Comparison of power to detect selection (AUC) between LSD, pcadapt and outflank. Simulation results are shown for a simple (M1) and a complex (M4) demographic model and for a subset of the tested migration–selection regimes at TS  = 40,000 and M = 50 (full results in Supporting Information). For LSD, two parametrizations are performed: (i) assuming non‐M demographic parameters and neutral M^ to be fixed to the true values (LSD FIXED) and (ii) allowing non‐M demographic parameters to be drawn from large prior ranges and using neutral M^ estimated from the pseudogenomes (LSD FREE). Grey cells indicate selection regimes where the derived allele is always lost

3.5. Case study results

We identified a region of reduced effective migration between 52.9 and 53.2 Mb on chromosome 6 (Figure 9), consistent with the location of the ROS and EL loci (Tavares et al., 2018). Under model M1, this region is characterized by a set of smaller, multiple peaks (pl<0.01) reflecting signatures identified by previous authors, with the left‐most peaks corresponding to ROS1 and ROS2 (shaded in red) and the right peaks to EL (shaded in green; Figure 9b).

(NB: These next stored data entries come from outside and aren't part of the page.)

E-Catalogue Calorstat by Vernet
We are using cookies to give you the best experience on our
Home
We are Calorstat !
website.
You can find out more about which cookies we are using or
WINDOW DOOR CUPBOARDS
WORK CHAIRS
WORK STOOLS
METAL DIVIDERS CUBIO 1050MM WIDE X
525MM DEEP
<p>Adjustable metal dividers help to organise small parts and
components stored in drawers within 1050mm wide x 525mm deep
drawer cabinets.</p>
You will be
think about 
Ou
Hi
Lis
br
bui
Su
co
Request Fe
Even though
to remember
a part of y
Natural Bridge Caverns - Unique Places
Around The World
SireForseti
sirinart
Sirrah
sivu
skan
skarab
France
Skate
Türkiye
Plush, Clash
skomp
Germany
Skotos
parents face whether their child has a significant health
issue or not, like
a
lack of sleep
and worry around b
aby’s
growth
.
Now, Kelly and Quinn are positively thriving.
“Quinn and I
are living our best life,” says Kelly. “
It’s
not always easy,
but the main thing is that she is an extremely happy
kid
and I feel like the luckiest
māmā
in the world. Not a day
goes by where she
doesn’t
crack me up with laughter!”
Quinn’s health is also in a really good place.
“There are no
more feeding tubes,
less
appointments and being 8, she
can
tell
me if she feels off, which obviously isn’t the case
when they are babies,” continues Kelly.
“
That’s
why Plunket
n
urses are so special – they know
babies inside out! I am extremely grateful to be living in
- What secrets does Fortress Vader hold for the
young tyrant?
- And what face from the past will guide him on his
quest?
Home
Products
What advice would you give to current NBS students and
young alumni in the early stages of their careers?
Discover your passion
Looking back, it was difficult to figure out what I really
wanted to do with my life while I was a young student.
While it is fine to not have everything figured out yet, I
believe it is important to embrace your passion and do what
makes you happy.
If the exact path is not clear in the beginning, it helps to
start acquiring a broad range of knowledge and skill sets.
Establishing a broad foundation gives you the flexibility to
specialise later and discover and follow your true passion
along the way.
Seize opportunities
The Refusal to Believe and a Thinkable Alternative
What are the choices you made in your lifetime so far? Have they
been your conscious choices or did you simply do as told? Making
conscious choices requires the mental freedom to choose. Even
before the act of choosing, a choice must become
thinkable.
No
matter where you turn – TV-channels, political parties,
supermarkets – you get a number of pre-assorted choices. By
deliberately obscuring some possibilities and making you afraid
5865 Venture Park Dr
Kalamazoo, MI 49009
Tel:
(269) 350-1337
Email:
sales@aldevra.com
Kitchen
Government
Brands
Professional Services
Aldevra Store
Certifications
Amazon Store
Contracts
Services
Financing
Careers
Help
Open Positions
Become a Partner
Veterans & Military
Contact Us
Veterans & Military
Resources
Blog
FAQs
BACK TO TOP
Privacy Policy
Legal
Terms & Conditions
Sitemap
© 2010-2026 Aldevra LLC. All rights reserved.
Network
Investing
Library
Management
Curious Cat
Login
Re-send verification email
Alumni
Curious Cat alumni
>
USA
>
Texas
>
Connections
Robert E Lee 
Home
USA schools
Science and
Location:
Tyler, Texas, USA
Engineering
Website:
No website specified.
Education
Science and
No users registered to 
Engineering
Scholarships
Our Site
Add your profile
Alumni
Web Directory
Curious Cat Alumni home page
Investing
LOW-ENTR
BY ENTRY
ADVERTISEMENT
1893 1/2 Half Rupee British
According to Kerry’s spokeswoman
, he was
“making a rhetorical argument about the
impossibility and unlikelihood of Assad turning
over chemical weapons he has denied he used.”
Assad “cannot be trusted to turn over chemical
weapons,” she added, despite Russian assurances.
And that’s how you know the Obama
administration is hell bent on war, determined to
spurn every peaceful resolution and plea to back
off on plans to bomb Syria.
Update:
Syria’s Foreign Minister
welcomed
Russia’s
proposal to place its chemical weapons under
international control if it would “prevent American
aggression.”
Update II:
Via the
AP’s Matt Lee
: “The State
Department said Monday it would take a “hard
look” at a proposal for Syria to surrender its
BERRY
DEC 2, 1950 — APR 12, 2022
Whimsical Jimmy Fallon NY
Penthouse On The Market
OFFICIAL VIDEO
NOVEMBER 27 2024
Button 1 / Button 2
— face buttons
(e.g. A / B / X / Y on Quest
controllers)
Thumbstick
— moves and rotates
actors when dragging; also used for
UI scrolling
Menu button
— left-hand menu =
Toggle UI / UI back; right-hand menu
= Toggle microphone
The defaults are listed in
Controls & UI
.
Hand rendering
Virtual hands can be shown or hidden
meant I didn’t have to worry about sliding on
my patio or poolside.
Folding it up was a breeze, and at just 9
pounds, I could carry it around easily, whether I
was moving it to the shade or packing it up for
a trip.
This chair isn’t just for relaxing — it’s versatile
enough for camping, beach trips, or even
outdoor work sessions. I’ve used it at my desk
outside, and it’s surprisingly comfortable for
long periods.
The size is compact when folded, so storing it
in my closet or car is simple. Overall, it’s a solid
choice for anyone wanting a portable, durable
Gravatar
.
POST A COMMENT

The joint posterior probability distributions reveal symmetric selection acting on both regions, implying that selection acts with similar strength in the two populations. Under model M2, we find fewer outliers in the ROS–EL region than in model M1, with the left‐most peak in this region corresponding to ROS2 and the right peaks consistent with EL. ROS1 appears to be less of an outlier than in model M1 (pl0.02). In contrast to model M1, the ROS2 and EL peaks in model M2 are characterized by asymmetry, specifically with stronger selection acting in the populations of A. m. pseudomajus than in the populations of A. mstriatum. Estimates for θ^ for both models are given in Figures S13 and S14.

FIGURE 9.

FIGURE 9

Manhattan plot for the LSD scan of the Antirrhinum majus striatum–A. m. pseudomajus system. The p‐values for loci being divergent from neutrality for 10‐kb windows (1‐kb step‐size) are plotted for (a) a 16‐Mb region of chromosome 6, under models M1 and M2, and (b) a 2‐Mb zoomed‐in region of chromosome 6 focusing on the ROS–EL region, under the same two models. The horizontal dashed line indicates a 99.9% posterior probability of deviating from neutral expectations. Colour for loci above this threshold denotes the joint (M 12, M 21) posterior (a)symmetry, and reflects the relative strengths of selection in the two divergent demes or subspecies. A large divergent peak centred around the ROS–EL region (a) is composed of a set of smaller peaks (b), consistent with the ROS (red) and EL (green) loci

4. DISCUSSION

The trajectories of selected loci depend on demographic and selection parameters that define the system, namely the effective population sizes, effective migration rates, selection coefficients and times of onset of selection, as well as on the intrinsic properties of mutation and recombination. Despite well‐developed theory which relates the effect of population parameters on the trajectories of selected alleles, few methods or empirical studies have combined estimates of differential selection with explicit quantification of migration rates and effective population sizes to examine the conditions under which local adaptation can arise. Here, we introduce such a method, LSD, which identifies candidate loci based on divergent population parameters using explicit demographic models, and demonstrate that under certain demographic‐selection regimes, it can both detect and elucidate the processes underlying signatures of selection. While LSD is flexible regarding the choice of demographic models employed and can be applied to single and multiple populations, we focus here specifically on processes that lead to selection against gene flow, namely local adaptation and extrinsic reproductive barriers, that can be inferred via their expectation to reduce M E.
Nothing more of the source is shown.